• **Data for review**:
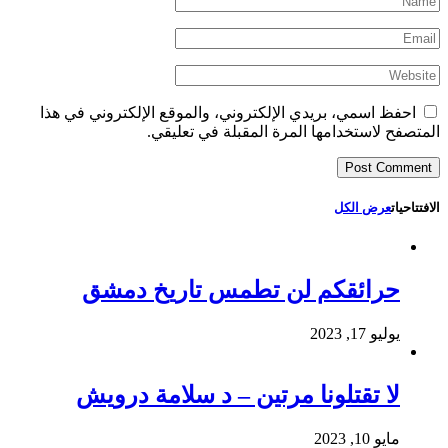
احفظ اسمي، بريدي الإلكتروني، والموقع الإلكتروني في هذا
المتصفح لاستخدامها المرة المقبلة في تعليقي.
الافتتاحيات
عرض الكل
حرائقكم لن تطمس تاريخ دمشق
يوليو 17, 2023
لا تقتلونا مرتين – د سلامة درويش
مايو 10, 2023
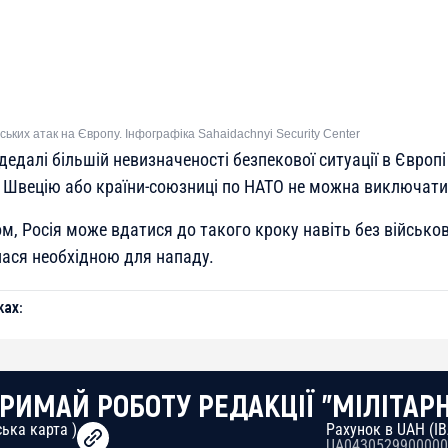
ських атак на Європу. Інфографіка Sahaidachnyi Security Center
дедалі більшій невизначеності безпекової ситуації в Європ
 Швецію або країни-союзниці по НАТО не можна виключати
м, Росія може вдатися до такого кроку навіть без військов
ася необхідною для нападу.
ах:
РИМАЙ РОБОТУ РЕДАКЦІЇ "МІЛІТАР
ька карта )
Рахунок в UAH (I
UA0430529900000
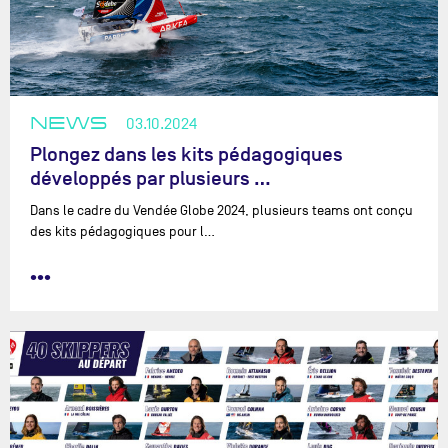
NEWS
03.10.2024
Plongez dans les kits pédagogiques
développés par plusieurs …
Dans le cadre du Vendée Globe 2024, plusieurs teams ont conçu
des kits pédagogiques pour l…
•••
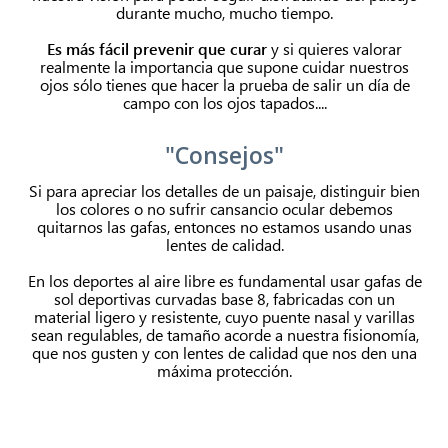
durante mucho, mucho tiempo.
Es más fácil prevenir que curar
y si quieres valorar
realmente la importancia que supone cuidar nuestros
ojos sólo tienes que hacer la prueba de salir un día de
campo con los ojos tapados....
"Consejos"
Si para apreciar los detalles de un paisaje, distinguir bien
los colores o no sufrir cansancio ocular debemos
quitarnos las gafas, entonces no estamos usando unas
lentes de calidad.
En los deportes al aire libre es fundamental usar gafas de
sol deportivas curvadas base 8, fabricadas con un
material ligero y resistente, cuyo puente nasal y varillas
sean regulables, de tamaño acorde a nuestra fisionomía,
que nos gusten y con lentes de calidad que nos den una
máxima protección.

• **Requirement**: Output the line containing "sol deportivas curvadas" and every line after it through the final line of the records above, exactly as written and nothing else.

• **Result for this exercise**:
sol deportivas curvadas base 8, fabricadas con un
material ligero y resistente, cuyo puente nasal y varillas
sean regulables, de tamaño acorde a nuestra fisionomía,
que nos gusten y con lentes de calidad que nos den una
máxima protección.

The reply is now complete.